Posted by Nydia Streets of Streets Law in Florida Divorce
When a court decides there should be an unequal distribution of marital assets and debts in a Florida divorce, what factors go into making this decision? Florida Statute 61.075 lists factors a court must consider, which include the length of the marriage and the contribution of each spouse to the property in question. This was an issue in the case Reed v. Reed, 4D2023-2584 (Fla. 4th DCA February 19, 2025).
In this divorce case, the parties owned real estate on which the wife, for a majority of the marriage and during the parties’ separation, solely operated and maintained a bread and breakfast business. Loans were taken out on the property during the parties’ marriage, most of them by the wife, and at one point the parties agreed the husband would not be responsible for the debts associated with the property. The husband agreed the wife should keep the property, but he requested fifty percent of the value, while the wife contended she should receive a higher portion of the equity since she was the only one to pay for and maintain the property and business.
The trial court accepted testimony from the wife’s accountant which established that the wife should receive 80% of the value. The accountants calculations in effect made the husband responsible for fifty percent of the liabilities associated with the property, however. According to the opinion, this was done as follows:
From the gross agreed value of $3,325,000, the accountant deducted the amount outstanding on the two mortgages on the property. She also deducted the amount of depreciation recapture which ordinarily would be required on any sale of the property, as the wife had taken a depreciation deduction on her tax returns. And finally, she deducted closing costs of 8% of the value. This resulted in a net value of $1,632,359, after which she applied the 80/20 split of the net value. After allocating other assets to the husband and the C Road Property to the wife, the wife owed the husband $206,472 as an equalizing payment.
The husband appealed.
The appellate court found no error in the trial court’s determination that the wife should receive an 80% distribution. However, the court reversed as to including the liabilities in the calculation, since doing so effectively made both parties equally responsible for the liabilities on the property. The court held:
We disagree, however, with the way in which the trial court treated the liabilities associated with the property. Rather than apply the same 80/20 allocation of the liabilities as it had with the asset value, the court essentially provided for a 50/50 split of the liabilities. The husband argues that this is error, and we agree. No evidence supports an equal split of the liabilities. The notes were taken out by the wife individually. The first note consolidated the original loans to purchase and build the B&B and was specifically done to relieve the husband of any financial liability on the property. The second was a home equity line of credit, again taken out by the wife alone. The wife gave the husband some of the proceeds from the loan, but the wife received the substantial majority of the funds. The income tax which the accountant stated would be due upon a sale, even though no sale was contemplated, was recapture depreciation from her businesses. The wife also kept all of the income from her two businesses for herself since the husband stopped contributing to the businesses. The accountant calculated that the wife received $1,200,000 in income from the properties over and above the expenses she paid on the property. No testimony from the accountant established why the husband should be responsible for a greater share of the liabilities than his equitable share of the asset. And given the wife’s agreement to remove any financial liability of the husband in exchange for the husband not demanding the sale of the property, one might conclude that the wife should be liable for all the liabilities associated with the property, although the husband did not argue at trial or on appeal that the wife should be solely responsible for all liabilities.

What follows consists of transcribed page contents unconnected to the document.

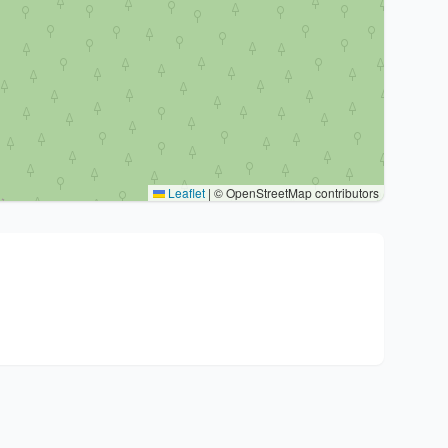
Leaflet
|
© OpenStreetMap contributors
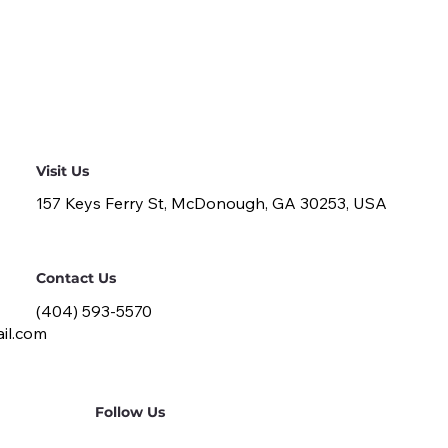
Visit Us
157 Keys Ferry St, McDonough, GA 30253, USA
Contact Us
(404) 593-5570
il.com
Follow Us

The appellate court also explained reasoning in accounting for potential tax liability upon sale versus potential closing costs:
The husband also contends that the taxes which may be due on sale should not be deducted at all, because no sale is contemplated. However, “[a] trial court is required to consider the consequences of income tax laws on the distribution of marital assets and alimony ordered by it, and failure to do so is ordinarily reversible error.” Nicewonder v. Nicewonder, 602 So. 2d 1354, 1357 (Fla. 1st DCA 1992). Here, the accountant testified that depreciation taken by the business would have to be recaptured on any sale. No one testified to the contrary. “A trial court is not forbidden from accounting for future tax consequences simply because there is no evidence a sale of that asset is imminent.” Bathke v. Costley, 332 So. 3d 1076, 1078 (Fla. 5th DCA 2021). Nevertheless, the liability should be split according to the 80/20 equitable allocation.
As to the accountant’s reduction of the property value due to closing costs, which was also accepted by the trial court, we conclude that the court should not have reduced the value based upon such costs where no sale of the property was contemplated. While it is appropriate to deduct sale costs where a prospective sale is imminent, where no sale is imminent, such costs should not be deducted. See Taber v. Taber, 626 So. 2d 1089, 1090 (Fla. 1st DCA 1993). In this case, the wife sought to retain the property, and no sale was even contemplated. Therefore, closing costs should not have been deducted.
The appellate court affirmed the trial court’s decision to deny the husband’s claim for attorney’s fees and costs, reasoning that his fees amounted to 15% of the lump sum of equitable distribution he was to receive. Ultimately, the case was remanded for equitable distribution to be revised in accordance with the appellate opinion.